**GOAL OF THE EXERCISE:** Take the records below and set down exactly the lines from the one with "Media Center" to the one with "oxes, where you", ends included; do not copy the pictures.

[Stored data entries]
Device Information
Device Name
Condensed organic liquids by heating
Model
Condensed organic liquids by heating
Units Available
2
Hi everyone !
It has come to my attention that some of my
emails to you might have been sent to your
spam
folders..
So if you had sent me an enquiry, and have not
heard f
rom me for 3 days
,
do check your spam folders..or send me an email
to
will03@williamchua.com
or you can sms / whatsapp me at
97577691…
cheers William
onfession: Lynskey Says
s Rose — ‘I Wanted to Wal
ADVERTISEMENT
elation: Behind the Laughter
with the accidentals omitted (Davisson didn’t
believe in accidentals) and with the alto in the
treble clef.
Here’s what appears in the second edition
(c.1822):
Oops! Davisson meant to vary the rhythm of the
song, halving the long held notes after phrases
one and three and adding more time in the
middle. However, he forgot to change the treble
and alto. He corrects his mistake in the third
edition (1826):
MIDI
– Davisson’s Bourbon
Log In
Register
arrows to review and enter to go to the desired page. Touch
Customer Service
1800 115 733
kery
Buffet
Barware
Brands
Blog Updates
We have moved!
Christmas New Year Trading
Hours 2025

--

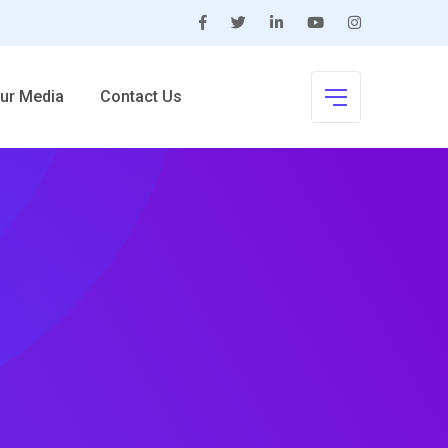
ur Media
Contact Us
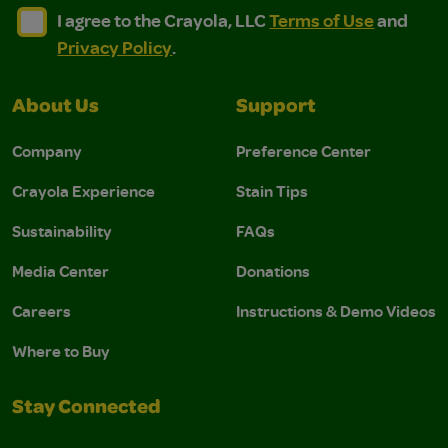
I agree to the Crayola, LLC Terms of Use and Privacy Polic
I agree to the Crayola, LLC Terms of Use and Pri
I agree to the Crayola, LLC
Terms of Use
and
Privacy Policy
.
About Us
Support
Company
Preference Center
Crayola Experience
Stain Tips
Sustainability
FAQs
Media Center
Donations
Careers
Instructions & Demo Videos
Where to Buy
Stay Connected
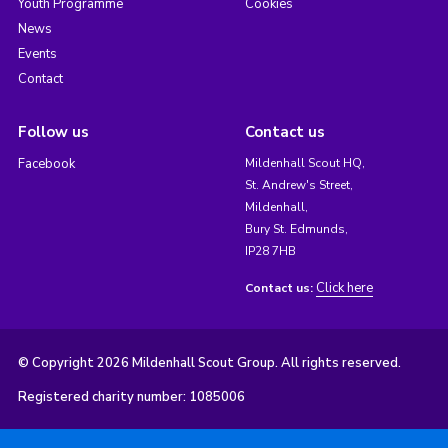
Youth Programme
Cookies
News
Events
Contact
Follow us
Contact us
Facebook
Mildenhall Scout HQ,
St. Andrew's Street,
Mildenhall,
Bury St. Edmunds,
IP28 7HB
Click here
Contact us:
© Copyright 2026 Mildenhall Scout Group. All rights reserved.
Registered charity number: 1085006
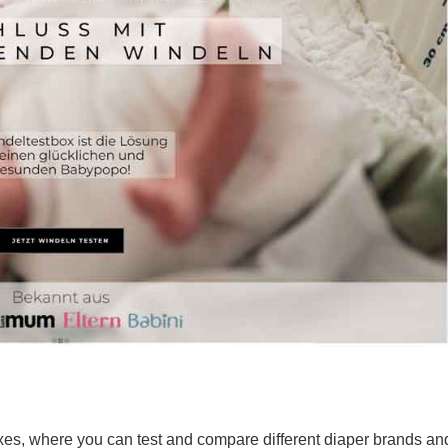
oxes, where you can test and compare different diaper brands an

**COMPLETED EXERCISE:**
Media Center
Donations
Careers
Instructions & Demo Videos
Where to Buy
Stay Connected
Youth Programme
Cookies
News
Events
Contact
Follow us
Contact us
Facebook
Mildenhall Scout HQ,
St. Andrew's Street,
Mildenhall,
Bury St. Edmunds,
IP28 7HB
Click here
Contact us:
© Copyright 2026 Mildenhall Scout Group. All rights reserved.
Registered charity number: 1085006
oxes, where you can test and compare different diaper brands an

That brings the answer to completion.